2. Log into the ESXi/ESX host as a user with administrative rights.
3. Shut down the virtual machine.
4. Right-click the virtual machine listed on the Inventory panel and click Edit Settings.
5. Click the Options tab, then under Advanced, click General.
6. Click Configuration Parameters.
7. Click Add row and add the parameter sched.mem.maxmemctl in the text box.
8. Click on the row next to it and add 0 in the text box.
9. Click OK to save changes.
To re-enable the balloon driver in a virtual machine:
1. Using the vSphere Client, connect to the vCenter Server or the ESXi/ESX host where the virtual machine resides.
2. Shut down the virtual machine if it is powered on.
3. SSH to the ESXi/ESX host. For more information, see Connecting to an ESX host using an SSH client (1019852).
4. Change directory to the datastore where the virtual machine's configuration file resides.
5. Back up the virtual machine's configuration file.
6. Edit the virtual machine's configuration file (virtual_machine_name.vmx) and remove this entry:
sched.mem.maxmemctl = "0"
7. Save and close the file.
8. Power on the virtual machine.
Note: You cannot remove the entry via the Configuration Parameters UI once it has been added. You must edit the configuration file (.vmx) for the virtual machine to remove the entry.
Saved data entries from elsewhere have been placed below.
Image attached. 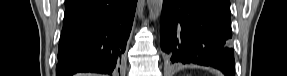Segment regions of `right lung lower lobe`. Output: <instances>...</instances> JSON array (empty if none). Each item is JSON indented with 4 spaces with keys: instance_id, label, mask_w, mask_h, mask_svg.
I'll list each match as a JSON object with an SVG mask.
<instances>
[{
    "instance_id": "98d812e1",
    "label": "right lung lower lobe",
    "mask_w": 287,
    "mask_h": 76,
    "mask_svg": "<svg viewBox=\"0 0 287 76\" xmlns=\"http://www.w3.org/2000/svg\"><path fill=\"white\" fill-rule=\"evenodd\" d=\"M137 0H75L66 6L56 76L117 70Z\"/></svg>"
}]
</instances>
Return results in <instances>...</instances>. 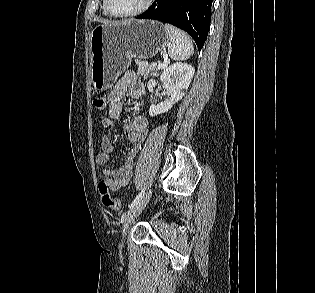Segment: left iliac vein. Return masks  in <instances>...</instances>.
I'll use <instances>...</instances> for the list:
<instances>
[{
  "mask_svg": "<svg viewBox=\"0 0 315 293\" xmlns=\"http://www.w3.org/2000/svg\"><path fill=\"white\" fill-rule=\"evenodd\" d=\"M151 197V192H148L134 207L130 208L129 211H127L123 218H122V237L124 238L126 236L127 229L131 225V223L134 221V219L139 216V214L142 212V210L145 208L147 203L149 202V199Z\"/></svg>",
  "mask_w": 315,
  "mask_h": 293,
  "instance_id": "4c4485c4",
  "label": "left iliac vein"
}]
</instances>
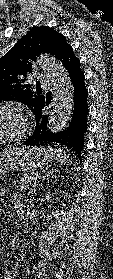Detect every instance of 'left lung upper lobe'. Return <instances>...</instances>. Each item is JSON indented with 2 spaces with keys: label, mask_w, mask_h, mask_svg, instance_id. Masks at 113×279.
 Here are the masks:
<instances>
[{
  "label": "left lung upper lobe",
  "mask_w": 113,
  "mask_h": 279,
  "mask_svg": "<svg viewBox=\"0 0 113 279\" xmlns=\"http://www.w3.org/2000/svg\"><path fill=\"white\" fill-rule=\"evenodd\" d=\"M71 49L65 37L54 29L46 26L32 28L0 58V102L18 100L33 111L44 97L38 82L34 91L27 81L35 70L37 56L47 53L62 62Z\"/></svg>",
  "instance_id": "5c2ea615"
}]
</instances>
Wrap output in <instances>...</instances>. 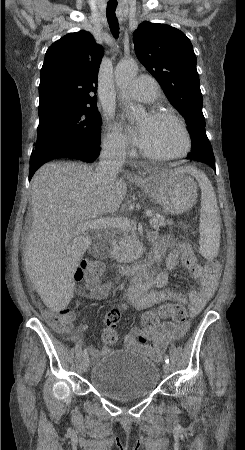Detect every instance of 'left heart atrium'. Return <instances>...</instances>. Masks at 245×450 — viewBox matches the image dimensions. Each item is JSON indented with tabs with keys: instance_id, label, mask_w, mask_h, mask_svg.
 <instances>
[{
	"instance_id": "1",
	"label": "left heart atrium",
	"mask_w": 245,
	"mask_h": 450,
	"mask_svg": "<svg viewBox=\"0 0 245 450\" xmlns=\"http://www.w3.org/2000/svg\"><path fill=\"white\" fill-rule=\"evenodd\" d=\"M143 137H144V130L141 127L132 132V138L134 142L140 146L142 145Z\"/></svg>"
}]
</instances>
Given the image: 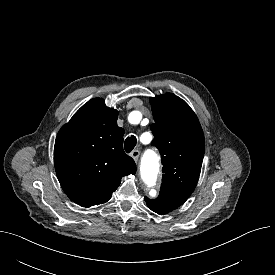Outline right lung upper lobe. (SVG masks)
I'll list each match as a JSON object with an SVG mask.
<instances>
[{"label": "right lung upper lobe", "mask_w": 275, "mask_h": 275, "mask_svg": "<svg viewBox=\"0 0 275 275\" xmlns=\"http://www.w3.org/2000/svg\"><path fill=\"white\" fill-rule=\"evenodd\" d=\"M118 111L101 98L84 104L56 137L54 164L67 196L83 207L107 202L123 176L135 174L134 160L123 151L124 129Z\"/></svg>", "instance_id": "right-lung-upper-lobe-1"}]
</instances>
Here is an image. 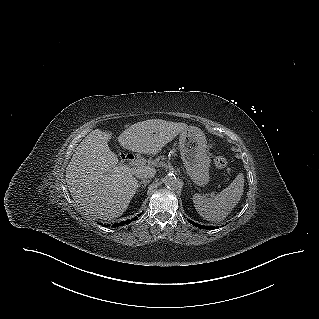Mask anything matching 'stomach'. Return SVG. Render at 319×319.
<instances>
[{
  "label": "stomach",
  "mask_w": 319,
  "mask_h": 319,
  "mask_svg": "<svg viewBox=\"0 0 319 319\" xmlns=\"http://www.w3.org/2000/svg\"><path fill=\"white\" fill-rule=\"evenodd\" d=\"M206 147V136L199 128L189 127L180 133L179 148L185 170L198 186H205L210 179V157Z\"/></svg>",
  "instance_id": "obj_1"
}]
</instances>
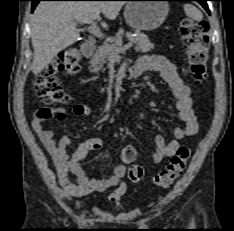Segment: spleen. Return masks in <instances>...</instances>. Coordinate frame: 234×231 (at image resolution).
<instances>
[{
    "instance_id": "obj_1",
    "label": "spleen",
    "mask_w": 234,
    "mask_h": 231,
    "mask_svg": "<svg viewBox=\"0 0 234 231\" xmlns=\"http://www.w3.org/2000/svg\"><path fill=\"white\" fill-rule=\"evenodd\" d=\"M184 11L188 17L196 21H200L203 18L201 11L190 3L184 4Z\"/></svg>"
}]
</instances>
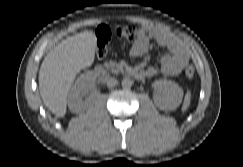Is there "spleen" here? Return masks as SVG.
<instances>
[{"mask_svg": "<svg viewBox=\"0 0 243 167\" xmlns=\"http://www.w3.org/2000/svg\"><path fill=\"white\" fill-rule=\"evenodd\" d=\"M190 100H191V93H190V91H188L186 96H185V99H184L182 111H186L187 110V108L190 105Z\"/></svg>", "mask_w": 243, "mask_h": 167, "instance_id": "spleen-1", "label": "spleen"}]
</instances>
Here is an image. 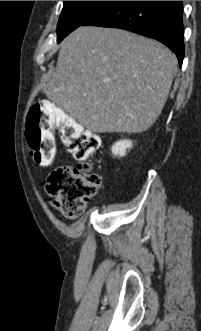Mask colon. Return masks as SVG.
<instances>
[{"label":"colon","instance_id":"1","mask_svg":"<svg viewBox=\"0 0 201 331\" xmlns=\"http://www.w3.org/2000/svg\"><path fill=\"white\" fill-rule=\"evenodd\" d=\"M55 130L78 164L55 168L48 177L46 189L65 217L77 218L101 187V175L94 172L88 162L98 150L100 140L51 102H38L28 113L26 138L30 154L39 165H49L55 158Z\"/></svg>","mask_w":201,"mask_h":331}]
</instances>
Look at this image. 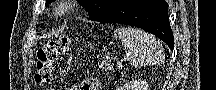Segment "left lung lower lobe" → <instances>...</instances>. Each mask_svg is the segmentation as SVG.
<instances>
[{"label": "left lung lower lobe", "instance_id": "obj_1", "mask_svg": "<svg viewBox=\"0 0 216 90\" xmlns=\"http://www.w3.org/2000/svg\"><path fill=\"white\" fill-rule=\"evenodd\" d=\"M93 20L132 25L144 29L163 40L171 50L174 48L168 4L165 0H125Z\"/></svg>", "mask_w": 216, "mask_h": 90}]
</instances>
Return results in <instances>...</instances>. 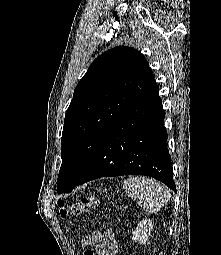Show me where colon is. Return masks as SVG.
<instances>
[{"label": "colon", "mask_w": 221, "mask_h": 255, "mask_svg": "<svg viewBox=\"0 0 221 255\" xmlns=\"http://www.w3.org/2000/svg\"><path fill=\"white\" fill-rule=\"evenodd\" d=\"M98 204V198L95 196H86L76 199L74 202L66 204L63 201L58 202L61 217L68 215L79 216L90 212ZM82 255H94L91 249H85Z\"/></svg>", "instance_id": "5ec220e1"}]
</instances>
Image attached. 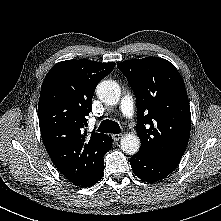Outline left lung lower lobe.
Here are the masks:
<instances>
[{
    "label": "left lung lower lobe",
    "instance_id": "0a47b994",
    "mask_svg": "<svg viewBox=\"0 0 221 221\" xmlns=\"http://www.w3.org/2000/svg\"><path fill=\"white\" fill-rule=\"evenodd\" d=\"M133 172L140 179L156 182L167 177L178 166V161L163 160L137 152L130 158Z\"/></svg>",
    "mask_w": 221,
    "mask_h": 221
}]
</instances>
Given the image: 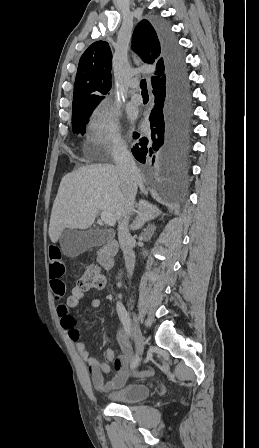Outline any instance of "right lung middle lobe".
I'll list each match as a JSON object with an SVG mask.
<instances>
[{"label": "right lung middle lobe", "mask_w": 259, "mask_h": 448, "mask_svg": "<svg viewBox=\"0 0 259 448\" xmlns=\"http://www.w3.org/2000/svg\"><path fill=\"white\" fill-rule=\"evenodd\" d=\"M95 107H89L81 110L72 111V130L73 133H85V125Z\"/></svg>", "instance_id": "right-lung-middle-lobe-1"}]
</instances>
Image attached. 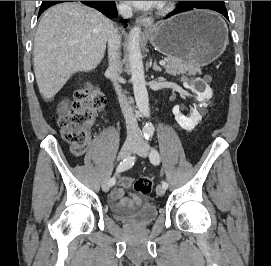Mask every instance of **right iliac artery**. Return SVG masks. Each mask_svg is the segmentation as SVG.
Wrapping results in <instances>:
<instances>
[{
    "mask_svg": "<svg viewBox=\"0 0 271 266\" xmlns=\"http://www.w3.org/2000/svg\"><path fill=\"white\" fill-rule=\"evenodd\" d=\"M134 161H135V157H133V156L126 157L123 161L120 162V164L116 168L115 176L118 175L119 173L131 168L134 165ZM115 176L110 178V180H109L110 186H113L115 184V182H116Z\"/></svg>",
    "mask_w": 271,
    "mask_h": 266,
    "instance_id": "1",
    "label": "right iliac artery"
}]
</instances>
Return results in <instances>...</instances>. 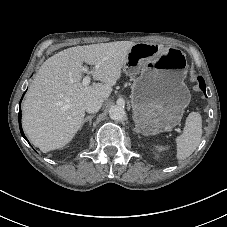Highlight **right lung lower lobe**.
Here are the masks:
<instances>
[{"label": "right lung lower lobe", "instance_id": "98d812e1", "mask_svg": "<svg viewBox=\"0 0 227 227\" xmlns=\"http://www.w3.org/2000/svg\"><path fill=\"white\" fill-rule=\"evenodd\" d=\"M19 127H20V132H21L22 136L27 140V138L25 137V135L23 133L22 127H21V108L20 107H19Z\"/></svg>", "mask_w": 227, "mask_h": 227}]
</instances>
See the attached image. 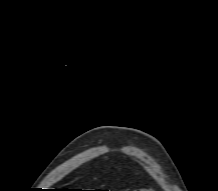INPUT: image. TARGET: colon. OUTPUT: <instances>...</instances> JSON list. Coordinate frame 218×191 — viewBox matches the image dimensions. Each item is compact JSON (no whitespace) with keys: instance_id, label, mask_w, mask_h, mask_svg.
Masks as SVG:
<instances>
[{"instance_id":"5ec220e1","label":"colon","mask_w":218,"mask_h":191,"mask_svg":"<svg viewBox=\"0 0 218 191\" xmlns=\"http://www.w3.org/2000/svg\"><path fill=\"white\" fill-rule=\"evenodd\" d=\"M127 191H152V190L149 188H144V189L127 190Z\"/></svg>"}]
</instances>
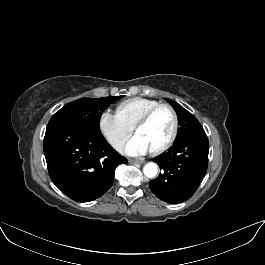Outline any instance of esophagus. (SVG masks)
I'll list each match as a JSON object with an SVG mask.
<instances>
[{
	"mask_svg": "<svg viewBox=\"0 0 265 265\" xmlns=\"http://www.w3.org/2000/svg\"><path fill=\"white\" fill-rule=\"evenodd\" d=\"M129 163H131V164H143L144 161H141L138 159H129Z\"/></svg>",
	"mask_w": 265,
	"mask_h": 265,
	"instance_id": "esophagus-1",
	"label": "esophagus"
}]
</instances>
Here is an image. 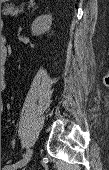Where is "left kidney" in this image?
Wrapping results in <instances>:
<instances>
[{
  "label": "left kidney",
  "mask_w": 109,
  "mask_h": 170,
  "mask_svg": "<svg viewBox=\"0 0 109 170\" xmlns=\"http://www.w3.org/2000/svg\"><path fill=\"white\" fill-rule=\"evenodd\" d=\"M52 24V16L50 14H45L37 17L32 25L31 31L33 35H41L49 31Z\"/></svg>",
  "instance_id": "left-kidney-1"
}]
</instances>
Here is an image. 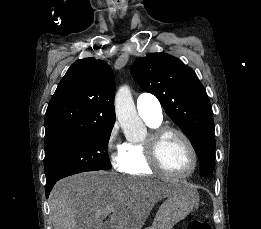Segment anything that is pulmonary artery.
<instances>
[{
  "mask_svg": "<svg viewBox=\"0 0 261 229\" xmlns=\"http://www.w3.org/2000/svg\"><path fill=\"white\" fill-rule=\"evenodd\" d=\"M137 111L141 118L152 122H160L163 119V109L160 101L152 94L141 93L136 100Z\"/></svg>",
  "mask_w": 261,
  "mask_h": 229,
  "instance_id": "e3ab8cb5",
  "label": "pulmonary artery"
}]
</instances>
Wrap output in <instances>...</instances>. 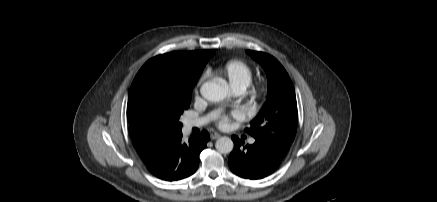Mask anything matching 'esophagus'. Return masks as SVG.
I'll use <instances>...</instances> for the list:
<instances>
[{"instance_id":"1","label":"esophagus","mask_w":437,"mask_h":202,"mask_svg":"<svg viewBox=\"0 0 437 202\" xmlns=\"http://www.w3.org/2000/svg\"><path fill=\"white\" fill-rule=\"evenodd\" d=\"M210 138H211L212 140H216V139L220 138V134H218V133H216V132L211 133Z\"/></svg>"}]
</instances>
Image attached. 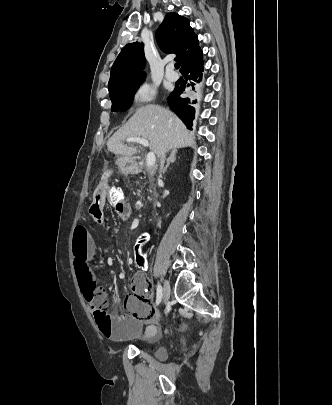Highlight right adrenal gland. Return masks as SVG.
I'll use <instances>...</instances> for the list:
<instances>
[{
  "mask_svg": "<svg viewBox=\"0 0 332 405\" xmlns=\"http://www.w3.org/2000/svg\"><path fill=\"white\" fill-rule=\"evenodd\" d=\"M176 154H177V150H176V149H173V150L171 151V154H170L168 160H167V164H166V166H165V168H164V170H163V173H166V171H167V169H168L170 163L175 162V160H176Z\"/></svg>",
  "mask_w": 332,
  "mask_h": 405,
  "instance_id": "2a0ac1e0",
  "label": "right adrenal gland"
}]
</instances>
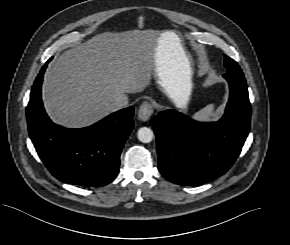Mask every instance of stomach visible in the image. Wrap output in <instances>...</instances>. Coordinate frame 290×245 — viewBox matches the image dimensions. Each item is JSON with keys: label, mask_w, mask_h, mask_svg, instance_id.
Listing matches in <instances>:
<instances>
[{"label": "stomach", "mask_w": 290, "mask_h": 245, "mask_svg": "<svg viewBox=\"0 0 290 245\" xmlns=\"http://www.w3.org/2000/svg\"><path fill=\"white\" fill-rule=\"evenodd\" d=\"M154 77L156 79L157 84L160 86V88L169 96V94L167 93L166 86H165V78L163 75V70L159 64H157ZM191 89H192V84H191L190 89H187L185 86L181 87L179 95H178V100L175 102L177 107H180L182 109L186 108V105H187V102L189 100V96L191 93Z\"/></svg>", "instance_id": "1"}]
</instances>
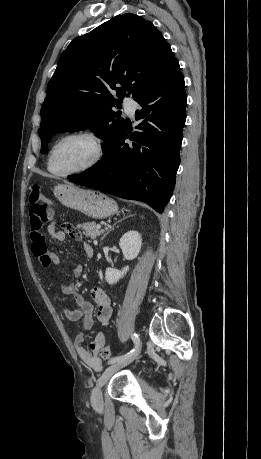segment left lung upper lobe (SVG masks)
<instances>
[{"label": "left lung upper lobe", "instance_id": "5c2ea615", "mask_svg": "<svg viewBox=\"0 0 261 459\" xmlns=\"http://www.w3.org/2000/svg\"><path fill=\"white\" fill-rule=\"evenodd\" d=\"M176 60L161 32L132 13L73 39L47 86L41 109L42 153L54 134L89 128L104 140V157L125 128L113 108H121L125 96L136 100Z\"/></svg>", "mask_w": 261, "mask_h": 459}]
</instances>
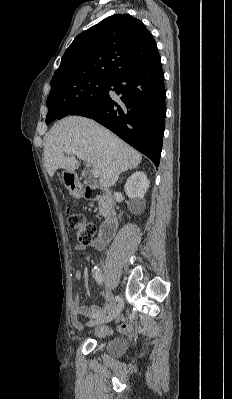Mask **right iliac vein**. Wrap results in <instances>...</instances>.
Returning <instances> with one entry per match:
<instances>
[{
	"label": "right iliac vein",
	"mask_w": 232,
	"mask_h": 399,
	"mask_svg": "<svg viewBox=\"0 0 232 399\" xmlns=\"http://www.w3.org/2000/svg\"><path fill=\"white\" fill-rule=\"evenodd\" d=\"M125 304H126L125 300H120L118 302L117 308L115 309V311L111 315L112 319H117L118 318V316L120 315L122 310H124ZM100 322H110V319H107V316H102L98 320L86 322V325L97 326V325H100Z\"/></svg>",
	"instance_id": "right-iliac-vein-1"
}]
</instances>
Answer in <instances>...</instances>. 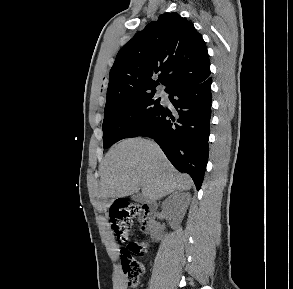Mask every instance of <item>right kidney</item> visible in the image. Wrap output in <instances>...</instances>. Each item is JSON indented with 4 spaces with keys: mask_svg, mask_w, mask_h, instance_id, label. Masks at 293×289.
<instances>
[{
    "mask_svg": "<svg viewBox=\"0 0 293 289\" xmlns=\"http://www.w3.org/2000/svg\"><path fill=\"white\" fill-rule=\"evenodd\" d=\"M186 204V202H182L178 193H174L163 202L162 208L165 212L170 214L173 222L177 223L181 221L184 216Z\"/></svg>",
    "mask_w": 293,
    "mask_h": 289,
    "instance_id": "1",
    "label": "right kidney"
}]
</instances>
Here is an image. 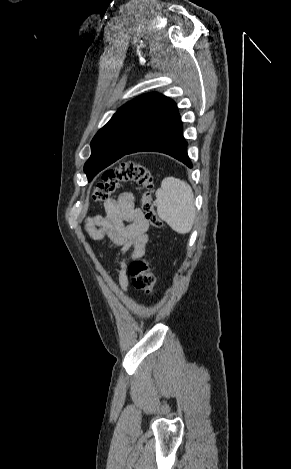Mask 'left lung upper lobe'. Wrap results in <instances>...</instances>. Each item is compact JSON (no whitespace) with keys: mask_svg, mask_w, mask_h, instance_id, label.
Returning <instances> with one entry per match:
<instances>
[{"mask_svg":"<svg viewBox=\"0 0 291 469\" xmlns=\"http://www.w3.org/2000/svg\"><path fill=\"white\" fill-rule=\"evenodd\" d=\"M177 109L173 100L159 93L144 94L118 109L90 143L92 154L84 165L88 181L164 123Z\"/></svg>","mask_w":291,"mask_h":469,"instance_id":"5c2ea615","label":"left lung upper lobe"}]
</instances>
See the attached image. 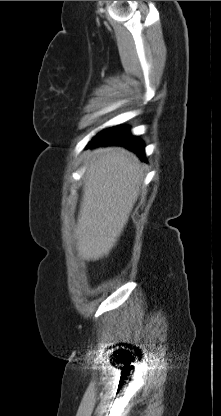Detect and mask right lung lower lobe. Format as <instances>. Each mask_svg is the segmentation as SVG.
<instances>
[{"mask_svg":"<svg viewBox=\"0 0 221 416\" xmlns=\"http://www.w3.org/2000/svg\"><path fill=\"white\" fill-rule=\"evenodd\" d=\"M99 145H121L136 152L142 160H145L144 143L138 137L132 136L126 126H115L100 132L89 142L87 148Z\"/></svg>","mask_w":221,"mask_h":416,"instance_id":"obj_1","label":"right lung lower lobe"}]
</instances>
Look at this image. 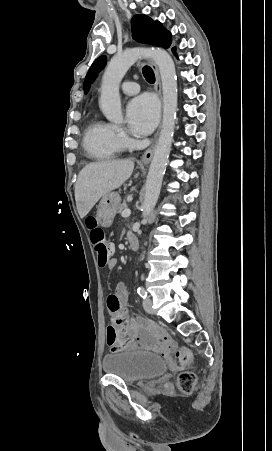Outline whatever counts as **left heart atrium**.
<instances>
[{
    "label": "left heart atrium",
    "mask_w": 272,
    "mask_h": 451,
    "mask_svg": "<svg viewBox=\"0 0 272 451\" xmlns=\"http://www.w3.org/2000/svg\"><path fill=\"white\" fill-rule=\"evenodd\" d=\"M158 117V105L150 95L140 96L130 102L127 108V121L132 132L145 135L154 128Z\"/></svg>",
    "instance_id": "obj_1"
}]
</instances>
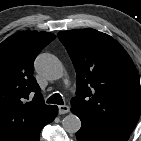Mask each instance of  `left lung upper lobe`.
<instances>
[{
  "label": "left lung upper lobe",
  "mask_w": 141,
  "mask_h": 141,
  "mask_svg": "<svg viewBox=\"0 0 141 141\" xmlns=\"http://www.w3.org/2000/svg\"><path fill=\"white\" fill-rule=\"evenodd\" d=\"M77 74L72 108L110 130L130 134L141 114V88L136 67L109 35L87 28L61 31Z\"/></svg>",
  "instance_id": "left-lung-upper-lobe-1"
}]
</instances>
Disabling ballooning via the Windows registry
To disable ballooning on the virtual machine:
Note: This procedure modifies the Windows registry. Before making any registry modifications, ensure that you have a current and valid backup of the registry and the virtual machine. For more information on backing up and restoring the registry, see the Microsoft Knowledge Base article 136393.
1. Log into the guest OS.
2. Click Start > Run, type regedit, and press Enter. The Registry Editor window opens.
3. Navigate to:
4. Change the Start key from 2 to 4.
5. Save the setting and restart the guest OS.
Disabling ballooning via VMware Tools uninstallation/reinstallation
1. Uninstall VMware Tools from the guest OS.
2. Reinstall VMware Tools using the Custom Settings option, and deselect the Memory Control Drivers.